Even the omission of the word "web" as you have pointed out, seems to have the
smell of arrogance, as if web programming is all there is worth working on
these days. But the web programming world, IMHO, is full of this kind of CV
inflating jargon, lingo and buzzwords, whether it's "full stack", "Agile",
"devops" etc.

Obviously, there is an element of old man "get off my lawn" that I am
invoking. I am almost certainly projecting here, but it still grinds me the
wrong way.

------
userbinator
_Of course, that 's silly. Good C# can run at near-native speed given all the
work happening in the runtime/JITter, etc._

The keyword being "near". It's like all the "Java is fast" articles out there
--- in theory, you can write microbenchmarks that show your language is fast,
but in practice, everyone knows what it's really like.

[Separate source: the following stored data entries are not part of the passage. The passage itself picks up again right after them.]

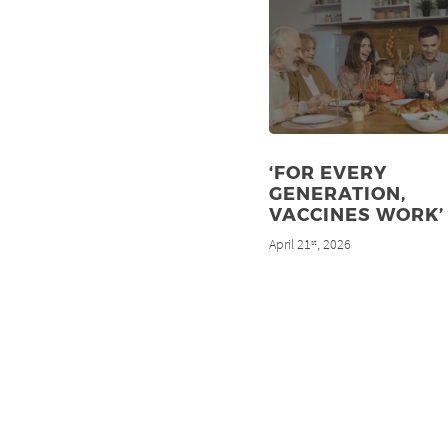
‘FOR EVERY
GENERATION,
VACCINES WORK’
April 21
, 2026
st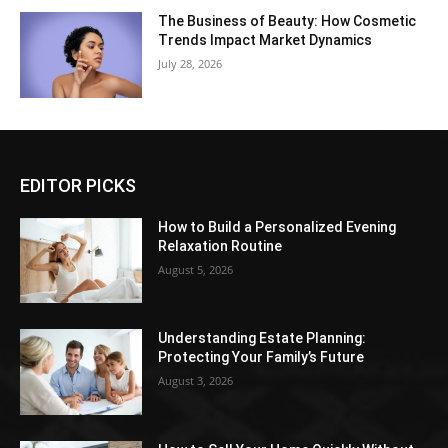
The Business of Beauty: How Cosmetic
Trends Impact Market Dynamics
July 28, 2026
EDITOR PICKS
How to Build a Personalized Evening
Relaxation Routine
August 5, 2026
Understanding Estate Planning:
Protecting Your Family’s Future
August 3, 2026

Of course if you have a powerful enough CPU and enough RAM you could emulate
any system at a decent speed with any language[1], but I'm willing to bet that
if you ran this C# emulator on the best hardware from ~2000 (which is roughly
when the first PSX emulators appeared), and compared it to the (native) ones
that were around at that time, you'll see a _huge_ difference in performance.
I remember a 1GHz Pentium III with 256MB of RAM would've been sufficient for
those.

[1] The same "fast enough" justification being used to praise writing
applications in JavaScript and bundling them with an entire web browser:
[https://en.wikipedia.org/wiki/Wirth%27s_law](https://en.wikipedia.org/wiki/Wirth%27s_law)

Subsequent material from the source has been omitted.